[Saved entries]
<<<<
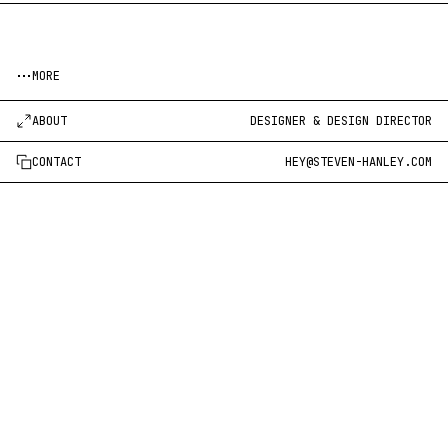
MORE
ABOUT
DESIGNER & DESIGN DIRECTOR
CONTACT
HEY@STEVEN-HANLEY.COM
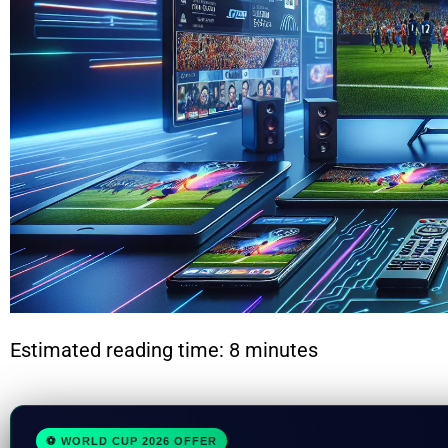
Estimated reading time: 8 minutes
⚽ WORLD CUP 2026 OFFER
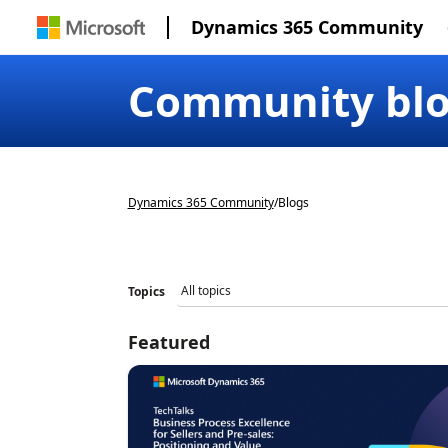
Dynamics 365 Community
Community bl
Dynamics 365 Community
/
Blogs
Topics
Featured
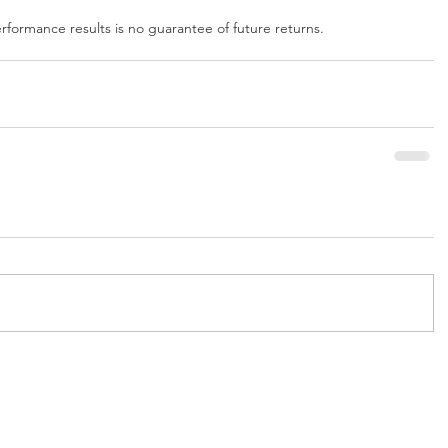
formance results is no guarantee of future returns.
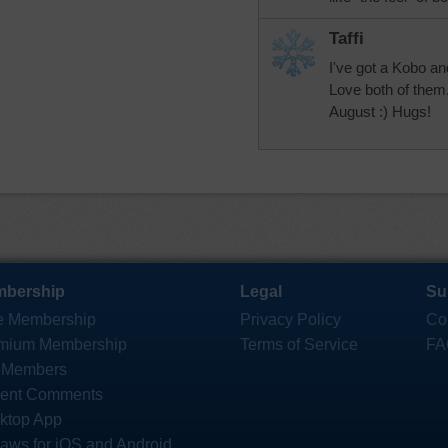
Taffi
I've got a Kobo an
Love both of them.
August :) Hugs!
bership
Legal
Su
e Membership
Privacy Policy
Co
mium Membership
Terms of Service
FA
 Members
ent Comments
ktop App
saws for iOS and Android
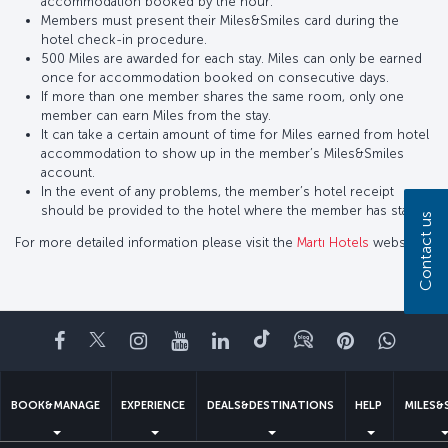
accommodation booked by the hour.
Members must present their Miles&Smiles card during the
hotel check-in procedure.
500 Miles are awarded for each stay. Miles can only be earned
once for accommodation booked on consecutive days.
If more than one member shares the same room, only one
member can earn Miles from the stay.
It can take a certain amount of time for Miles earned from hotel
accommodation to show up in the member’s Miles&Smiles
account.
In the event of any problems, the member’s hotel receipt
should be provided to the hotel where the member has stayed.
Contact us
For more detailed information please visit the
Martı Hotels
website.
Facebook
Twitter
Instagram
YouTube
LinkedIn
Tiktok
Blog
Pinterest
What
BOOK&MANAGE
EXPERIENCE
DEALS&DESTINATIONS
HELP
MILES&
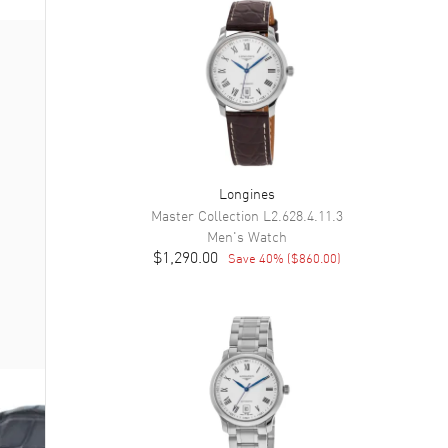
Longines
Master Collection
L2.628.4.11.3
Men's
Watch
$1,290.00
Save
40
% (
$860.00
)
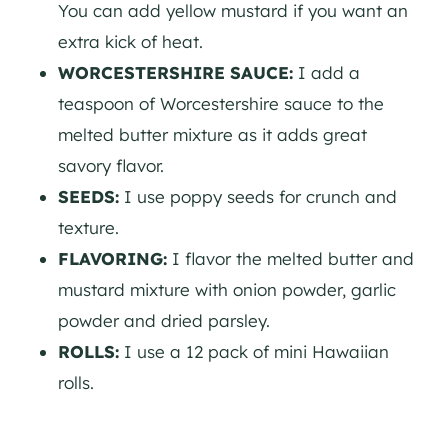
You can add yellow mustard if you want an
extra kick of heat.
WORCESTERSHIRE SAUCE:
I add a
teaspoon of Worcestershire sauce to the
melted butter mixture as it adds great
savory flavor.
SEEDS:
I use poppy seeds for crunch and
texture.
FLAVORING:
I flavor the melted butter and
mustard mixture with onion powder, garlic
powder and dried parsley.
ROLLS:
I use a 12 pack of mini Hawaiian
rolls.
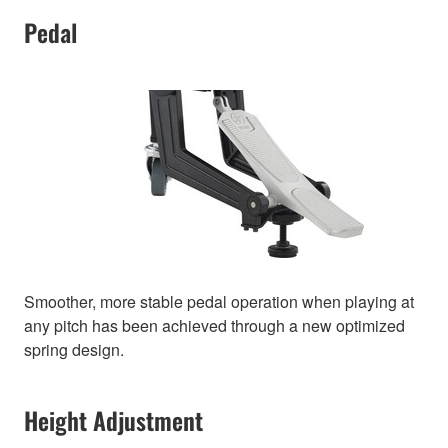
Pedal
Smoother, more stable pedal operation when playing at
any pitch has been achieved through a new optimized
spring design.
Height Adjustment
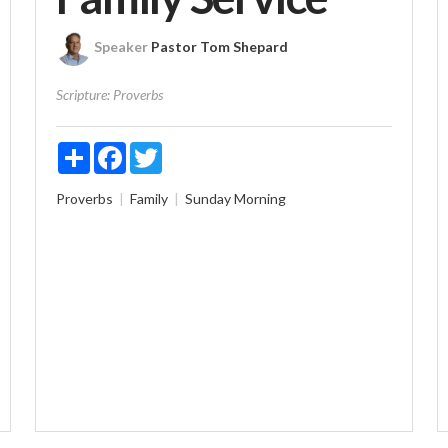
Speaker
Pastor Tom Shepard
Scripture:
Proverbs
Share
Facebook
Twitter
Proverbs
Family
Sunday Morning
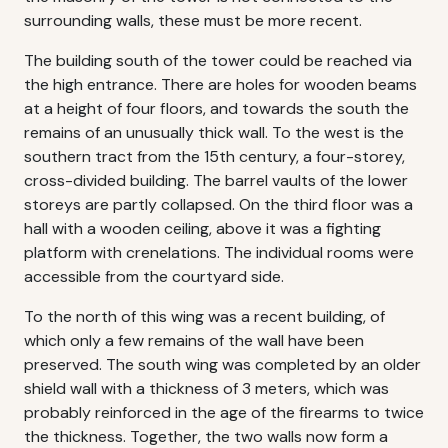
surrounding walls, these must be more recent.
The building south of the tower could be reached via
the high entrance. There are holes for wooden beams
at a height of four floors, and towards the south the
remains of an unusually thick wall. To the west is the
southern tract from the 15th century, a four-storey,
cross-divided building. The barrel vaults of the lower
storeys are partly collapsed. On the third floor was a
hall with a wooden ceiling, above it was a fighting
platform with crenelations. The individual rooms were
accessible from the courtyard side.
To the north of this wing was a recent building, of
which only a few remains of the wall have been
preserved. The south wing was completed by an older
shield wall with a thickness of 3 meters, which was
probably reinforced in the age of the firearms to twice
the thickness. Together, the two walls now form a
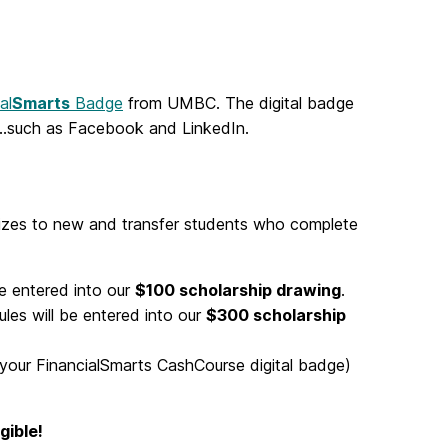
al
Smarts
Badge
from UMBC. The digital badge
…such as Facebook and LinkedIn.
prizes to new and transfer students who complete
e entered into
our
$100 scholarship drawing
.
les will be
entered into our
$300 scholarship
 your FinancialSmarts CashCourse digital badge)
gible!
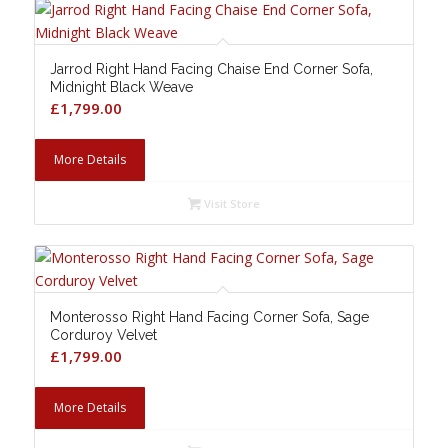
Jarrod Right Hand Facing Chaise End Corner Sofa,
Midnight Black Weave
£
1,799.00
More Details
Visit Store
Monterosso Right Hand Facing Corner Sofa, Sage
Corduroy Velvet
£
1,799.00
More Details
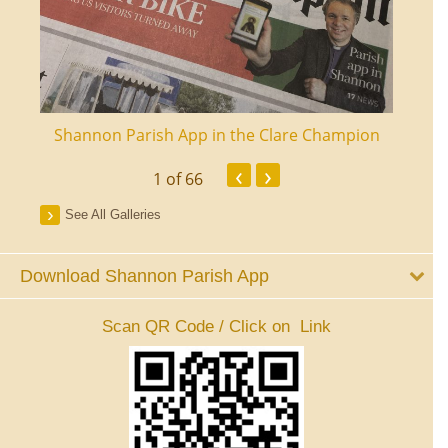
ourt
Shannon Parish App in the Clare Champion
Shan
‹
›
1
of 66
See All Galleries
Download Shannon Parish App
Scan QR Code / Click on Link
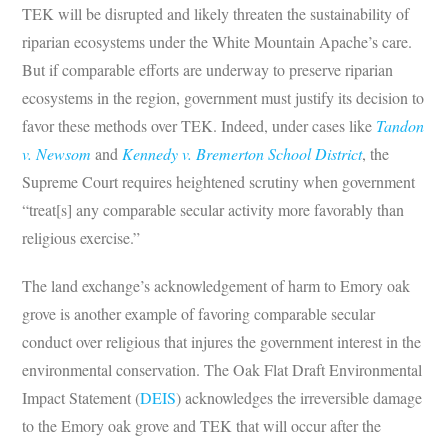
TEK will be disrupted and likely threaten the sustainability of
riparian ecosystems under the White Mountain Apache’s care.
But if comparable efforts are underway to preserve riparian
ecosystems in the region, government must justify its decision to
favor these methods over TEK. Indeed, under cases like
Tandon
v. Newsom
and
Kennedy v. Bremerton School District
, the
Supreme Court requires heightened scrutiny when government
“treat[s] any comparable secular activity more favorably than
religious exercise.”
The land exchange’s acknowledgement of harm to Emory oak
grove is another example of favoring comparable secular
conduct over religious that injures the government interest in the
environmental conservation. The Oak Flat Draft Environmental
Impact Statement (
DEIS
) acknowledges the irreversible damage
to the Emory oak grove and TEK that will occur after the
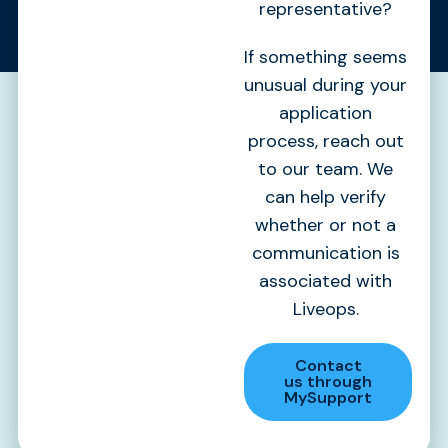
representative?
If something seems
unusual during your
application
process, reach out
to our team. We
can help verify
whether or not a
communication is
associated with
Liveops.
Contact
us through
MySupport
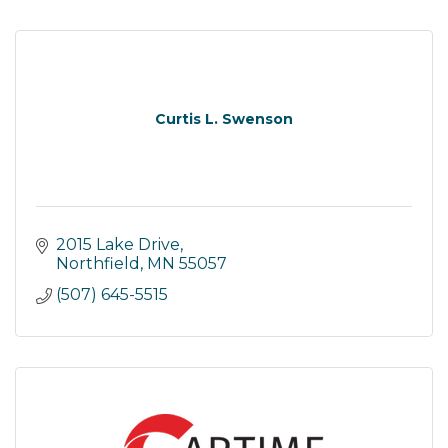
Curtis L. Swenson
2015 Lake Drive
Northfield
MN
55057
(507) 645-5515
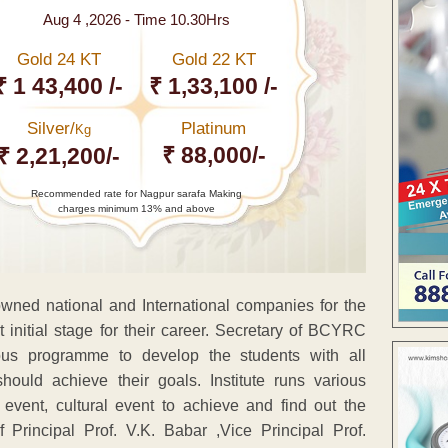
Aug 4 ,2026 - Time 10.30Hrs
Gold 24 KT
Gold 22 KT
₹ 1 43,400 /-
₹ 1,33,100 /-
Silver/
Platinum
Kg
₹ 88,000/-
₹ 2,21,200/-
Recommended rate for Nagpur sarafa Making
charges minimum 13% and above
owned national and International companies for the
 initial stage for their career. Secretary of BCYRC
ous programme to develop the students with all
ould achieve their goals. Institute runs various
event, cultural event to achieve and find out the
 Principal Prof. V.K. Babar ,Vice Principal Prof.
>>>>
Task details.
Except for pictures, copy the records above exactly.

Written solution.
MORE
ABOUT
DESIGNER & DESIGN DIRECTOR
CONTACT
HEY@STEVEN-HANLEY.COM
Estimated reading time: 8 minutes
⚽ WORLD CUP 2026 OFFER
Dynamics 365 Community
Community bl
Dynamics 365 Community
/
Blogs
Topics
Featured
formance results is no guarantee of future returns.
Taffi
I've got a Kobo an
Love both of them.
August :) Hugs!
bership
Legal
Su
e Membership
Privacy Policy
Co
mium Membership
Terms of Service
FA
 Members
ent Comments
ktop App
saws for iOS and Android
accommodation booked by the hour.
Members must present their Miles&Smiles card during the
hotel check-in procedure.
500 Miles are awarded for each stay. Miles can only be earned
once for accommodation booked on consecutive days.
If more than one member shares the same room, only one
member can earn Miles from the stay.
It can take a certain amount of time for Miles earned from hotel
accommodation to show up in the member’s Miles&Smiles
account.
In the event of any problems, the member’s hotel receipt
should be provided to the hotel where the member has stayed.
Contact us
For more detailed information please visit the
Martı Hotels
website.
Facebook
Twitter
Instagram
YouTube
LinkedIn
Tiktok
Blog
Pinterest
What
BOOK&MANAGE
EXPERIENCE
DEALS&DESTINATIONS
HELP
MILES&
Longines
Master Collection
L2.628.4.11.3
Men's
Watch
$1,290.00
Save
40
% (
$860.00
)
You can add yellow mustard if you want an
extra kick of heat.
WORCESTERSHIRE SAUCE:
I add a
teaspoon of Worcestershire sauce to the
melted butter mixture as it adds great
savory flavor.
SEEDS:
I use poppy seeds for crunch and
texture.
FLAVORING:
I flavor the melted butter and
mustard mixture with onion powder, garlic
powder and dried parsley.
ROLLS:
I use a 12 pack of mini Hawaiian
rolls.
Pedal
Smoother, more stable pedal operation when playing at
any pitch has been achieved through a new optimized
spring design.
Height Adjustment
Speaker
Pastor Tom Shepard
Scripture:
Proverbs
Share
Facebook
Twitter
Proverbs
Family
Sunday Morning
surrounding walls, these must be more recent.
The building south of the tower could be reached via
the high entrance. There are holes for wooden beams
at a height of four floors, and towards the south the
remains of an unusually thick wall. To the west is the
southern tract from the 15th century, a four-storey,
cross-divided building. The barrel vaults of the lower
storeys are partly collapsed. On the third floor was a
hall with a wooden ceiling, above it was a fighting
platform with crenelations. The individual rooms were
accessible from the courtyard side.
To the north of this wing was a recent building, of
which only a few remains of the wall have been
preserved. The south wing was completed by an older
shield wall with a thickness of 3 meters, which was
probably reinforced in the age of the firearms to twice
the thickness. Together, the two walls now form a
al
Smarts
Badge
from UMBC. The digital badge
…such as Facebook and LinkedIn.
prizes to new and transfer students who complete
e entered into
our
$100 scholarship drawing
.
les will be
entered into our
$300 scholarship
 your FinancialSmarts CashCourse digital badge)
gible!
Jarrod Right Hand Facing Chaise End Corner Sofa,
Midnight Black Weave
£
1,799.00
More Details
Visit Store
Monterosso Right Hand Facing Corner Sofa, Sage
Corduroy Velvet
£
1,799.00
More Details
ourt
Shannon Parish App in the Clare Champion
Shan
‹
›
1
of 66
See All Galleries
Download Shannon Parish App
Scan QR Code / Click on Link
TEK will be disrupted and likely threaten the sustainability of
riparian ecosystems under the White Mountain Apache’s care.
But if comparable efforts are underway to preserve riparian
ecosystems in the region, government must justify its decision to
favor these methods over TEK. Indeed, under cases like
Tandon
v. Newsom
and
Kennedy v. Bremerton School District
, the
Supreme Court requires heightened scrutiny when government
“treat[s] any comparable secular activity more favorably than
religious exercise.”
The land exchange’s acknowledgement of harm to Emory oak
grove is another example of favoring comparable secular
conduct over religious that injures the government interest in the
environmental conservation. The Oak Flat Draft Environmental
Impact Statement (
DEIS
) acknowledges the irreversible damage
to the Emory oak grove and TEK that will occur after the
representative?
If something seems
unusual during your
application
process, reach out
to our team. We
can help verify
whether or not a
communication is
associated with
Liveops.
Contact
us through
MySupport
Curtis L. Swenson
2015 Lake Drive
Northfield
MN
55057
(507) 645-5515
Aug 4 ,2026 - Time 10.30Hrs
Gold 24 KT
Gold 22 KT
₹ 1 43,400 /-
₹ 1,33,100 /-
Silver/
Platinum
Kg
₹ 88,000/-
₹ 2,21,200/-
Recommended rate for Nagpur sarafa Making
charges minimum 13% and above
owned national and International companies for the
 initial stage for their career. Secretary of BCYRC
ous programme to develop the students with all
ould achieve their goals. Institute runs various
event, cultural event to achieve and find out the
 Principal Prof. V.K. Babar ,Vice Principal Prof.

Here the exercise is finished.